Но только не договорил я этого, что хотел сказать, как вижу, к нам по степи легкий улан идет. Тогда полковые еще как должно ходили, с форсом, в настоящей военной форме, не то что как нынешние, вроде писарей. Идет этот улан-ремонтер, такой осанистый, руки в боки, а шинель широко наопашку несет… силы в нем, может быть, и нисколько нет, а форсисто… Гляжу на этого гостя и думаю: «Вот бы мне отлично с ним со скуки поиграть». И решил, что чуть если он ко мне какое слово заговорит, я ему непременно как ни можно хуже согрублю, и авось, мол, мы с ним здесь, бог даст, в свое удовольствие подеремся. Это, восторгаюсь, будет чудесно, и того, что мне в это время говорит и со слезами моя барынька лепечет, уже не слушаю, а только играть хочу.
Глава пятая
— Только, решивши себе этакую потеху добыть, я думаю: как бы мне лучше этого офицера раздразнить, чтобы он на меня нападать стал? и взял я сел, вынул из кармана гребень и зачал им себя будто в голове чесать; а офицер подходит и прямо к той своей барыньке.
Она ему — та-та-та, та-та: все, значит, о том, что я ей дитя не даю.
А он ее по головке гладит и говорит:
«Ничего это, душенька, ничего: я против него сейчас средство найду. Деньги, — говорит, — раскинем, у него глаза разбежатся; а если и это средство не подействует, так мы просто отнимем у него ребенка», — и с этим самым словом подходит ко мне и подает мне пучок ассигнаций, а сам говорит:
«Вот, — говорит, — тут ровно тысяча рублей, — отдай нам дитя, а деньги бери и ступай куда хочешь».
А я нарочно невежннчаю, не скоро ему отвечаю: прежде встал потихонечку; потом гребень на поясок повесил, откашлянулся и тогда молвил:
«Нет, — говорю, — это твое средство, ваше благородие, не подействует», — а сам взял, вырвал у него из рук бумажки, поплевал на них да и бросил, говорю:
«Тубо, — пиль, апорт, подними!»
Он огорчился, весь покраснел, да на меня; но мне, сами можете видеть мою комплекцыю, — что же мне с форменным офицером долго справляться: я его так слегка пихнул, он и готов: полетел и шпоры вверх задрал, а сабля на сторону отогнулася. Я сейчас топнул, на эту саблю его ногой наступил и говорю:
«Вот тебе, — говорю, — и храбрость твою под ногой придавлю».

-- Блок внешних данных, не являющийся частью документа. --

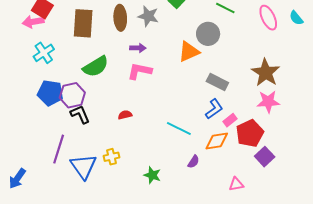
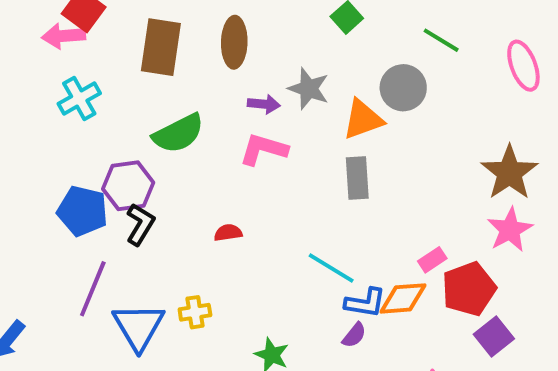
gray star: (148, 16) -> (309, 89), moved
gray rectangle: (217, 82) -> (357, 178), moved, turned 55
blue pentagon: (50, 93) -> (82, 211), moved
pink star: (268, 102) -> (510, 230), turned -30
blue L-shape: (214, 109) -> (365, 303), moved, turned 40
black L-shape: (80, 114) -> (140, 224), turned 50

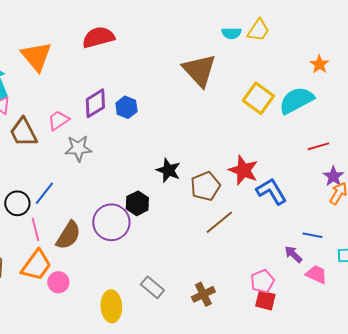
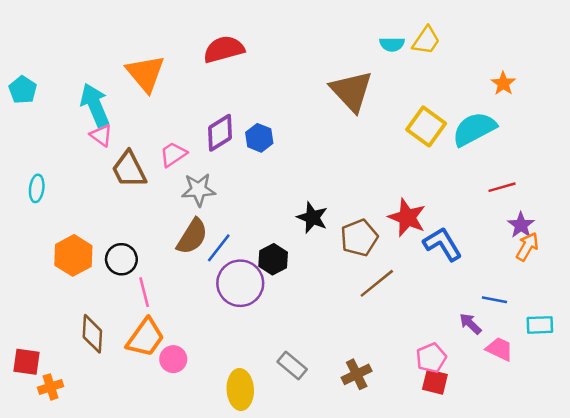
blue line: (44, 193) -> (219, 248), moved
brown semicircle: (68, 235) -> (192, 236), moved

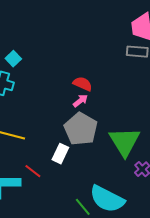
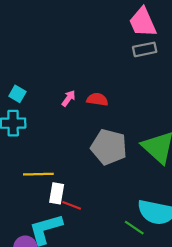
pink arrow: (80, 101) -> (69, 98), moved
white rectangle: (60, 154) -> (57, 193), moved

Но он хоть силой плох, но отважный был офицерик: видит, что сабельки ему у меня уже не отнять, так распоясал ее да с кулачонками ко мне борзо кидается… Разумеется, и эдак он от меня ничего, кроме телесного огорчения, для себя не получил, но понравилось мне, как он характером своим был горд и благороден: я не беру его денег, и он их тоже не стал подбирать.
Как перестали мы драться, я кричу:
«Возьми же, ваше сиятельство, свои деньги подбери, на прогоны годится!»
Что же вы думаете: ведь не поднял, а прямо бежит и за дитя хватается; но, разумеется, он берет дитя за руку, а я сейчас же хвать за другую и говорю:
«Ну, тяни его: на чию половину больше оторвется».
Он кричит:
«Подлец, подлец, изверг!» — и с этим в лицо мне плюнул и ребенка бросил, а уже только эту барыньку увлекает, а она в отчаянии прежалобно вопит и, насильно влекома, за ним хотя следует, но глаза и руки сюда ко мне и к дите простирает… и вот вижу я и чувствую, как она, точно живая, пополам рвется, половина к нему, половина к дитяти… А в эту самую минуту от города, вдруг вижу, бегит мой барин, у которого я служу, и уже в руках пистолет, и он все стреляет из того пистолета да кричит:
«Держи их, Иван! Держи!»
«Ну как же, — думаю себе, — так я тебе и стану их держать! Пускай любятся!» — да догнал барыньку с уланом, даю им дитя и говорю:
«Нате вам этого пострела! Только уже теперь и меня, — говорю, — увозите, а то он меня правосудию сдаст, потому что я по беззаконному паспорту».
Она говорит:
«Уедем, голубчик Иван, уедем, будем с нами жить».
Так мы и ускакали и девчурку, мою воспитомку, с собой увезли, а тому моему барину коза, да деньги, да мой паспорт остались.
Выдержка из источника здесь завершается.